The group of locals worked many long hours through the week and on weekends trying to clean up the trash and debris in the building. When they first started to tackle the problems , it seemed like an impossible task. Peeling paint had fallen off nearly all the walls. Drug dealers and addicts had left evidence of their activities by leaving drug paraphernalia throughout the building. The stench from feces and urine was in nearly every corner of the building and the classroom areas. When the building was back in decent shape, basketball goals were put up on the newly surfaced playground.

The playground was then opened daily from 4 to 7 p.m. on weekdays and from noon until 7 p.m. on weekends. All the rehabbing of the building and playground area work was done by volunteers from the neighborhood. The former school opened its doors as a tutorial center and community playground.

The community of volunteers and neighborhood activities decided to add a daycare center to serve the children in the area.

“Initially, we were licensed to serve 50 children at $7 per day. Down through the years, we were able to grow from a capacity of 50 children to 218,” said Crenshaw.  “Although we rarely get over 120 daycare enrollees, we have the space to accommodate 218 children from the ages of 6 months to 12 years of age.”

The COVID 19 Pandemic hit the daycare and community center hard and they are still trying to bounce back from it.
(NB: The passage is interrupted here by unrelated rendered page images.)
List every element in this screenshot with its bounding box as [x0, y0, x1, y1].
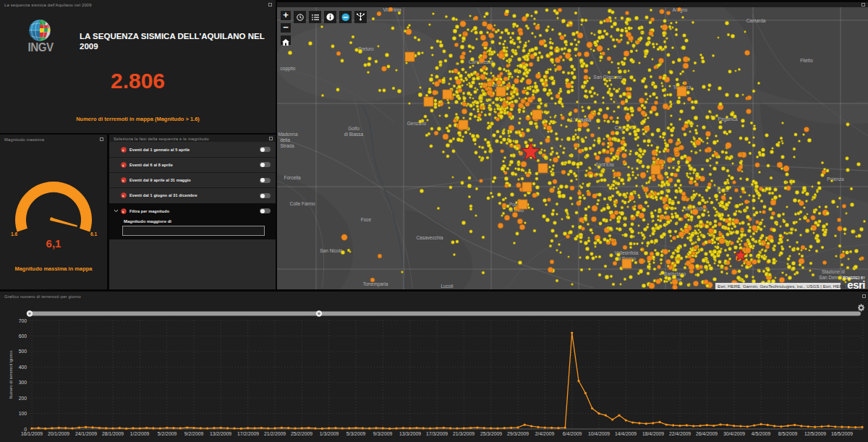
svg-text:1/3/2009: 1/3/2009: [320, 431, 339, 436]
svg-text:16/5/2009: 16/5/2009: [831, 431, 853, 436]
svg-text:0: 0: [24, 427, 27, 432]
svg-text:13/3/2009: 13/3/2009: [399, 431, 421, 436]
svg-text:28/1/2009: 28/1/2009: [102, 431, 124, 436]
svg-text:San Nicola: San Nicola: [320, 248, 343, 253]
svg-text:22/4/2009: 22/4/2009: [669, 431, 691, 436]
svg-text:200: 200: [19, 396, 27, 401]
svg-text:Esri, HERE, Garmin, GeoTechnol: Esri, HERE, Garmin, GeoTechnologies, Inc…: [718, 284, 846, 289]
svg-text:Stazione di: Stazione di: [822, 269, 845, 274]
svg-text:6/4/2009: 6/4/2009: [563, 431, 582, 436]
svg-text:Numero di terremoti \giorno: Numero di terremoti \giorno: [9, 351, 13, 399]
svg-text:1/2/2009: 1/2/2009: [130, 431, 150, 436]
svg-text:400: 400: [19, 365, 27, 370]
svg-text:5/3/2009: 5/3/2009: [346, 431, 366, 436]
svg-text:25/2/2009: 25/2/2009: [291, 431, 312, 436]
svg-text:Casavecchia: Casavecchia: [416, 235, 443, 240]
svg-text:29/3/2009: 29/3/2009: [507, 431, 529, 436]
svg-text:coppito: coppito: [281, 66, 296, 72]
svg-text:Golfo: Golfo: [348, 126, 359, 131]
svg-text:18/4/2009: 18/4/2009: [642, 431, 664, 436]
svg-text:Camarda: Camarda: [746, 18, 766, 23]
svg-text:Torremparia: Torremparia: [363, 281, 388, 287]
svg-text:700: 700: [19, 318, 27, 323]
svg-text:Madonna: Madonna: [278, 132, 297, 137]
svg-text:300: 300: [19, 380, 27, 385]
svg-text:12/5/2009: 12/5/2009: [804, 431, 826, 436]
svg-text:Poienza: Poienza: [827, 177, 844, 182]
svg-text:25/3/2009: 25/3/2009: [480, 431, 502, 436]
svg-text:21/3/2009: 21/3/2009: [453, 431, 475, 436]
svg-text:9/3/2009: 9/3/2009: [373, 431, 393, 436]
svg-text:13/2/2009: 13/2/2009: [210, 431, 231, 436]
svg-text:Forcella: Forcella: [284, 175, 301, 180]
svg-text:8/5/2009: 8/5/2009: [778, 431, 798, 436]
svg-text:9/2/2009: 9/2/2009: [184, 431, 204, 436]
svg-text:26/4/2009: 26/4/2009: [696, 431, 718, 436]
svg-text:esri: esri: [847, 279, 865, 289]
svg-text:San Giacomo: San Giacomo: [593, 75, 622, 80]
svg-text:21/2/2009: 21/2/2009: [264, 431, 286, 436]
svg-text:Foce: Foce: [361, 217, 372, 222]
svg-text:della: della: [280, 137, 290, 143]
svg-text:di Biassa: di Biassa: [344, 132, 364, 137]
svg-text:100: 100: [19, 411, 27, 416]
svg-text:5/2/2009: 5/2/2009: [158, 431, 177, 436]
svg-text:24/1/2009: 24/1/2009: [75, 431, 97, 436]
svg-text:30/4/2009: 30/4/2009: [723, 431, 745, 436]
svg-text:Colle Farnio: Colle Farnio: [289, 201, 315, 206]
svg-text:16/1/2009: 16/1/2009: [21, 431, 43, 436]
svg-text:17/3/2009: 17/3/2009: [426, 431, 448, 436]
svg-text:Filetto: Filetto: [800, 58, 813, 63]
svg-text:17/2/2009: 17/2/2009: [237, 431, 259, 436]
svg-text:Strada: Strada: [280, 143, 294, 148]
svg-text:500: 500: [19, 349, 27, 354]
svg-text:Lucoli: Lucoli: [441, 284, 454, 289]
svg-text:4/5/2009: 4/5/2009: [752, 431, 771, 436]
svg-text:2/4/2009: 2/4/2009: [535, 431, 555, 436]
svg-text:10/4/2009: 10/4/2009: [588, 431, 610, 436]
svg-text:14/4/2009: 14/4/2009: [615, 431, 637, 436]
svg-text:20/1/2009: 20/1/2009: [48, 431, 69, 436]
svg-text:600: 600: [19, 333, 27, 339]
“We continue to be dedicated to the welfare of and care of infants, toddlers, preschoolers, and after school children who need childcare services and childcare away from the home.” Crenshaw stated. “We offer a full curriculum for infants, toddlers, and preschoolers. We use the Frog Street Curriculum for early childhood education. It is one of the best curriculums for infants, toddlers, and preschoolers.”

Prince Street Day Care operates under the umbrella of the Prince Street neighborhood project.

“We provide an emotionally secure and physically safe environment for the children in our care. We strive to develop the whole child and our mission is to provide high quality childcare and early childhood education to our community’s youngest and most vulnerable children.” stated Crenshaw.